What is BIG DATA? 1PB … 16TB … 32GB? Honestly it means something different for everyone, but no matter what it means you you the main goal is to make managing it simple and easy. Isilon could be just the solution you are looking for if your current data management platform/strategy is becoming challenging.
What is Isilon
So let me start by saying that Isilon is a scale out NAS solution, meaning that as you need to expand your storage you simply buy more nodes and stack them together (think LEGOs)…also very much like the HP P4000 Lefthand solution, but the P4000 is block level storage while Isilon is primarily file level storage but has some block storage features.
Here is a Visio type diagram of the Isilon Architecture:
Why Isilon is awesome
The beauty of Isilon is there OneFS… and it means just what it says … there is only one file system that spans all nodes in the cluster, and it manages everything: the RAID, the volumes, and the file system. This is how Isilon scales so easily with very little management. As you add nodes to the cluster there is no configuration needed for an increase in capacity to be realized. Your data is also automatically load balanced across a back end network (infiniband) so that all data is distributed evenly. It also looks for hot data and spreads it out among nodes so that no one node is working harder then the others. The only configuration decision you need to make at all with Isilon is how much protection you need. And to do that you simply pick how many nodes in your cluster can be lost, and how many drives per node you are willing to lose, after that the OneFS magic kicks in and does the rest.
So your probably thinking by now that this is all great, but why Isilon? Why not a typical EMC VNX array like I’m used to? Afterall the Celerra architecture (and now the VNX) are tried and true? My two main reasons thought, are BIG DATA and easy of management.

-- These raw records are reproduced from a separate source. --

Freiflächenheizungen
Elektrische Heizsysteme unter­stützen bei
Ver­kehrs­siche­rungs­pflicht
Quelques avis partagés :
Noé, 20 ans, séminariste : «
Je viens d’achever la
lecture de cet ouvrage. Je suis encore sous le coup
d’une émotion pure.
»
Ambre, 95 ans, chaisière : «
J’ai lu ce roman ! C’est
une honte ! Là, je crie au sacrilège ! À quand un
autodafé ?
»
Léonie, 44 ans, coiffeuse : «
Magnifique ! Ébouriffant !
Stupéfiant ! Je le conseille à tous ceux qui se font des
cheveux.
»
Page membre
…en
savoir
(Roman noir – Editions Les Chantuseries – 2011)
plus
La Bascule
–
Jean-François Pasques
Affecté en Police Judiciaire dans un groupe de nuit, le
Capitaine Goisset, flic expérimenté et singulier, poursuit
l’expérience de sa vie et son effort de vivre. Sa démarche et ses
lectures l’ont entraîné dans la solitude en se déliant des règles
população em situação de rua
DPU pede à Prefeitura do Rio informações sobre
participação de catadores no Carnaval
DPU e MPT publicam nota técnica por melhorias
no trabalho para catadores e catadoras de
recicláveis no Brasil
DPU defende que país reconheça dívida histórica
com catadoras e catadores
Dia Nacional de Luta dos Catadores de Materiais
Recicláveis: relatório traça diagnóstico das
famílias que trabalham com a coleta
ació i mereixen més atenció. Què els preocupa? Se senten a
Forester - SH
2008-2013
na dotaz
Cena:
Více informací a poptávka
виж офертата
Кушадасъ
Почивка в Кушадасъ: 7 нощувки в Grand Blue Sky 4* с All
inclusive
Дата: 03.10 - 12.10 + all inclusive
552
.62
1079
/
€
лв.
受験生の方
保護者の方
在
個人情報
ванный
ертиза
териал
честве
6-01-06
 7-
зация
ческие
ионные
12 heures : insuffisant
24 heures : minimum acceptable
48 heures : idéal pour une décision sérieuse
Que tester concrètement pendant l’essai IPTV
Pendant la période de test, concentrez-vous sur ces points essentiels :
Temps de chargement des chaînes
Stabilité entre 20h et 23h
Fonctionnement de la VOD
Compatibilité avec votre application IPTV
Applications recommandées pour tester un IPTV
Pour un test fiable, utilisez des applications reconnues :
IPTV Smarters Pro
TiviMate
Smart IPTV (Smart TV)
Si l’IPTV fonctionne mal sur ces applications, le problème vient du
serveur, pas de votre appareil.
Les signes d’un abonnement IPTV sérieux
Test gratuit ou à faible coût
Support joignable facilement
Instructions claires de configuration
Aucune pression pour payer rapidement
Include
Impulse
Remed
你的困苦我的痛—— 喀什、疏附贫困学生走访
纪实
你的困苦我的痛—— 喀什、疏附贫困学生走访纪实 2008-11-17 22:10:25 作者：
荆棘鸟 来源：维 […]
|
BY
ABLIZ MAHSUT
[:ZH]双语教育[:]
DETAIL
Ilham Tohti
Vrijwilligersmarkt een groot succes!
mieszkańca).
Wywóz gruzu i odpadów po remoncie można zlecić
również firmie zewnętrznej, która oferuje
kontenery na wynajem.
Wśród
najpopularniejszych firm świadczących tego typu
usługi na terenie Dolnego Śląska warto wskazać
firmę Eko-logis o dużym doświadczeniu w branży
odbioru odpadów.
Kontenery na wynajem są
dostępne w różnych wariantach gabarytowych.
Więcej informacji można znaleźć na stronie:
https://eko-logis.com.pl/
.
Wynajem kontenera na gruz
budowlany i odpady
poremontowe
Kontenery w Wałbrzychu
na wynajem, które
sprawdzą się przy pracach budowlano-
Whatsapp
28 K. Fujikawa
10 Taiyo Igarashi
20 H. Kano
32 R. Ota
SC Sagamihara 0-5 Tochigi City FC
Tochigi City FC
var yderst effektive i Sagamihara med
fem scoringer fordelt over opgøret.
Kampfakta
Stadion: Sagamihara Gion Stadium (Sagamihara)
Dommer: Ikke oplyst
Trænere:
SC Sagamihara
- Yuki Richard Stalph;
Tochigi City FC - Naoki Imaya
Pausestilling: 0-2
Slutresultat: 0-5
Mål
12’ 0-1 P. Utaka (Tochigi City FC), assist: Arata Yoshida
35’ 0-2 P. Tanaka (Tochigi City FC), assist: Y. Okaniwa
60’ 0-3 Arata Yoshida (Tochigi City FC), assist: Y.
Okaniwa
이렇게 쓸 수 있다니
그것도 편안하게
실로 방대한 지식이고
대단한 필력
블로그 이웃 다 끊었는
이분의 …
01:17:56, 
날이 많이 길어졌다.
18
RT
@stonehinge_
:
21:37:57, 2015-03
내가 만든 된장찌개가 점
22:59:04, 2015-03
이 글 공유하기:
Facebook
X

An EMC VNX array is not capable of presenting a volume bigger then 16TB, while that is a lot of space, it may just not be big enough for your big data needs. The other disadvantage of your typical array is that when you do add another node (P4000) or another shelf of disks (EMC VNX, Netapp, etc) you will have to login to the SAN and tell it what to do with those new disks. They will not automatically grow capacity by themselves, whereas Isilon will literally do just that.
Oh did I mention that it only takes about 60 seconds to add a new node to a cluster ? Seriously that is it, take a look for yourself right here. You power on the box and either use the CLI to add it to the cluster (which is super simple…. Select “join existing cluster” and then pick the cluster to join), or login to the GUI and use it to add the node. Either way it will literally take you longer to rack and cable the box then it will to add it and have people using it. You’re not going to get that with your typical SAN array.
So how big does Isilon get? Right now Isilon supports volumes up to 15PetaBytes (reference here) and there are rumors that it may be going up too! I guess you could call that big data.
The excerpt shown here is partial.